*** EXCERPTED DATA Section Begins ***

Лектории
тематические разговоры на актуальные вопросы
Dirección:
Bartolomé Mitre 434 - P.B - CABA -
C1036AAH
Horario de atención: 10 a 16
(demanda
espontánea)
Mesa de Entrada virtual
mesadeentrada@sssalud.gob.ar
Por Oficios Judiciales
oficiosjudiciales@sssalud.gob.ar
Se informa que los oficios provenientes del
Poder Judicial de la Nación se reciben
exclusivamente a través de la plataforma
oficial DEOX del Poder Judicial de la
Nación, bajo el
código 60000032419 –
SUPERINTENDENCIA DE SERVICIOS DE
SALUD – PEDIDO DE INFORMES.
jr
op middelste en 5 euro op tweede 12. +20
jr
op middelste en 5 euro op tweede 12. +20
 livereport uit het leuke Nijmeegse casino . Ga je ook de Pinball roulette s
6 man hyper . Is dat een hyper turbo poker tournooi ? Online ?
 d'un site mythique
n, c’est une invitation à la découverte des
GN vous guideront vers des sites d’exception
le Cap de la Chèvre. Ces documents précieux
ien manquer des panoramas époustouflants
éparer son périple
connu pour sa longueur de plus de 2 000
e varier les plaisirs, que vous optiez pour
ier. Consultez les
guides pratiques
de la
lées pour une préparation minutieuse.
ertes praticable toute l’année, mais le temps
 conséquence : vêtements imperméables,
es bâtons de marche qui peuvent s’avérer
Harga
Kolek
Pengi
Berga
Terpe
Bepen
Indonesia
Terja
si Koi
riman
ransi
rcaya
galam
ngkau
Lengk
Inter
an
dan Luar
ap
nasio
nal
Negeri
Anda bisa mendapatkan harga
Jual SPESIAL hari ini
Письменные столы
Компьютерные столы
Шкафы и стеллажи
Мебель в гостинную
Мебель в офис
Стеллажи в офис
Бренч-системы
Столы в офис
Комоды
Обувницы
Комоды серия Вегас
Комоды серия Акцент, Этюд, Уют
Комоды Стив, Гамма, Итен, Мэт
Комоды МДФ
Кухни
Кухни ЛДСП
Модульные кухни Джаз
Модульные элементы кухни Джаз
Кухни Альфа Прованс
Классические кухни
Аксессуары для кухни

*** EXCERPTED DATA Section Ends ***

• _EXERCISE REQUIREMENTS_
Among the lines above, return those that contain the string "серия".

• _OUTPUT FOR THIS EXERCISE_
Комоды серия Вегас
Комоды серия Акцент, Этюд, Уют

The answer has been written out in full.